Cytomegalovirus-specific CD137+CD4+ and CD137+CD8+ T cells were predominantly of the memory phenotype in both CMV-seropositive as well as CMV-seronegative patients. However, significantly higher percentages (P < 0.05) of CD137+CD4+ and CD137+CD8+ T cells in CMV-seronegative patients had a naive phenotype when compared to CMV-seropositive patients (Figures 1B,D, respectively). No differences were observed when comparing the maximal capacity of T cells to express CD137 between CMV-seronegative and CMV-seropositive patients upon PMA/ionomycin stimulation (Figures S2A,B in Supplementary Material).

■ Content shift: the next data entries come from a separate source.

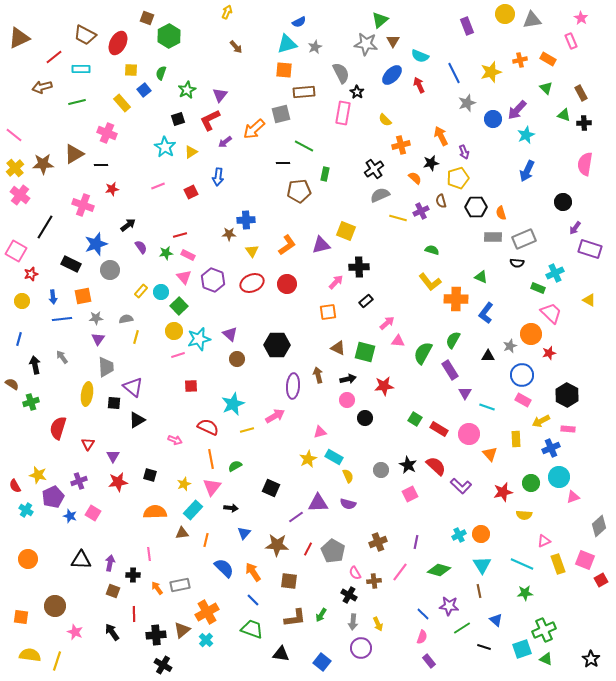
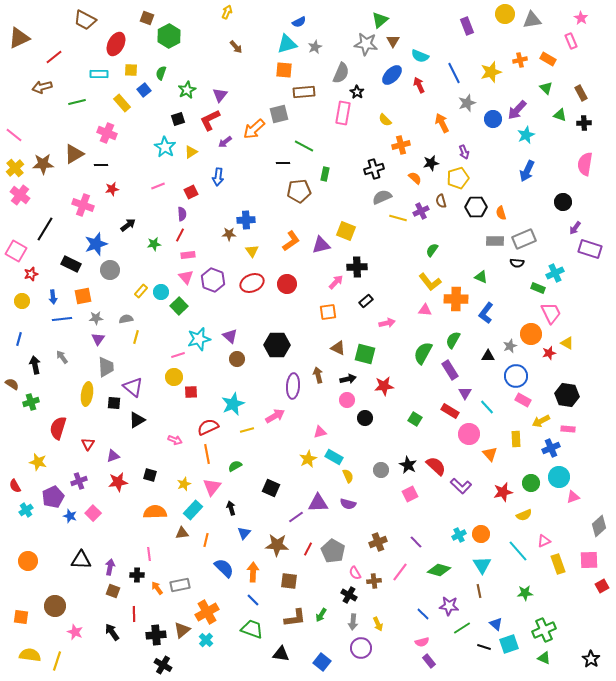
brown trapezoid at (85, 35): moved 15 px up
red ellipse at (118, 43): moved 2 px left, 1 px down
cyan rectangle at (81, 69): moved 18 px right, 5 px down
gray semicircle at (341, 73): rotated 50 degrees clockwise
gray square at (281, 114): moved 2 px left
green triangle at (564, 115): moved 4 px left
orange arrow at (441, 136): moved 1 px right, 13 px up
black cross at (374, 169): rotated 18 degrees clockwise
gray semicircle at (380, 195): moved 2 px right, 2 px down
black line at (45, 227): moved 2 px down
red line at (180, 235): rotated 48 degrees counterclockwise
gray rectangle at (493, 237): moved 2 px right, 4 px down
orange L-shape at (287, 245): moved 4 px right, 4 px up
purple semicircle at (141, 247): moved 41 px right, 33 px up; rotated 32 degrees clockwise
green semicircle at (432, 250): rotated 72 degrees counterclockwise
green star at (166, 253): moved 12 px left, 9 px up
pink rectangle at (188, 255): rotated 32 degrees counterclockwise
black cross at (359, 267): moved 2 px left
pink triangle at (184, 277): moved 2 px right
yellow triangle at (589, 300): moved 22 px left, 43 px down
pink trapezoid at (551, 313): rotated 20 degrees clockwise
pink arrow at (387, 323): rotated 28 degrees clockwise
yellow circle at (174, 331): moved 46 px down
purple triangle at (230, 334): moved 2 px down
pink triangle at (398, 341): moved 27 px right, 31 px up
green square at (365, 352): moved 2 px down
blue circle at (522, 375): moved 6 px left, 1 px down
red square at (191, 386): moved 6 px down
black hexagon at (567, 395): rotated 20 degrees counterclockwise
cyan line at (487, 407): rotated 28 degrees clockwise
red semicircle at (208, 427): rotated 50 degrees counterclockwise
red rectangle at (439, 429): moved 11 px right, 18 px up
purple triangle at (113, 456): rotated 40 degrees clockwise
orange line at (211, 459): moved 4 px left, 5 px up
yellow star at (38, 475): moved 13 px up
black arrow at (231, 508): rotated 112 degrees counterclockwise
cyan cross at (26, 510): rotated 24 degrees clockwise
pink square at (93, 513): rotated 14 degrees clockwise
yellow semicircle at (524, 515): rotated 28 degrees counterclockwise
purple line at (416, 542): rotated 56 degrees counterclockwise
orange circle at (28, 559): moved 2 px down
pink square at (585, 560): moved 4 px right; rotated 24 degrees counterclockwise
purple arrow at (110, 563): moved 4 px down
cyan line at (522, 564): moved 4 px left, 13 px up; rotated 25 degrees clockwise
orange arrow at (253, 572): rotated 36 degrees clockwise
black cross at (133, 575): moved 4 px right
red square at (601, 580): moved 1 px right, 6 px down
blue triangle at (496, 620): moved 4 px down
pink semicircle at (422, 637): moved 5 px down; rotated 56 degrees clockwise
cyan square at (522, 649): moved 13 px left, 5 px up
green triangle at (546, 659): moved 2 px left, 1 px up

CMV-Specific T Cells in CMV-Seronegative Patients Produce IFNγ and IL-2

Next, the presence and distribution of IFNγ- and IL-2-producing CMV-specific T cells were studied. In 13 out of 28 CMV-seronegative patients, CMV-specific IFNγ+CD137+CD4+T cells were present and median (IQ range) frequencies amounted to 0.01% (0.01–0.04%) versus 0.58% (0.16–0.87%) for CMV-seropositive patients, that all had CMV-specific IFNγ+CD137+CD4+T cells (Figure 1E, P < 0.001). In CMV-seronegative patients, approximately 37% of the CMV-specific CD137-expressing CD4+T cells produced IFNγ compared to 69% in CMV-seropositive patients (P < 0.05). IFNγ-producing CMV-specific CD137+CD4+ T cells all co-expressed CD28, and similar frequencies were present within the CM and EM subset of CMV-seronegative patients. In CMV-seropositive patients, a slightly more differentiated phenotype was observed as 16% (P < 0.01) of these cells lacked CD28 and 75% were classified as EM T cells (Figure 1F).

In 12 CMV-seronegative and 6 CMV-seropositive patients, frequencies of IL-2-producing CD4+ T cells specific for CMV were evaluated as we have previously shown these to be associated with anti-CMV IgG titers (6). CMV-specific CD137+CD4+IL-2+ T cells were detected in 9 out of 12 (75%) of CMV-seronegative versus all of the CMV-seropositive patients and median (IQ range) frequencies amounted to 0.01% (0.01–0.01%) and 0.26% (0.01–0.87%) for CMV-seronegative and CMV-seropositive patients (P < 0.05; Figure 1G). Forty percent of CMV-specific CD137-expressing CD4+ T cells of CMV-seronegative patients produced IL-2 compared to 37% in CMV-seropositive patients. In CMV-seronegative patients almost all IL-2-producing cells co-expressed CD28, in contrast to the presence of CD28null CMV-specific IL-2-producing cells (10%) in the CMV-seropositive group (P < 0.01; Figure 1H).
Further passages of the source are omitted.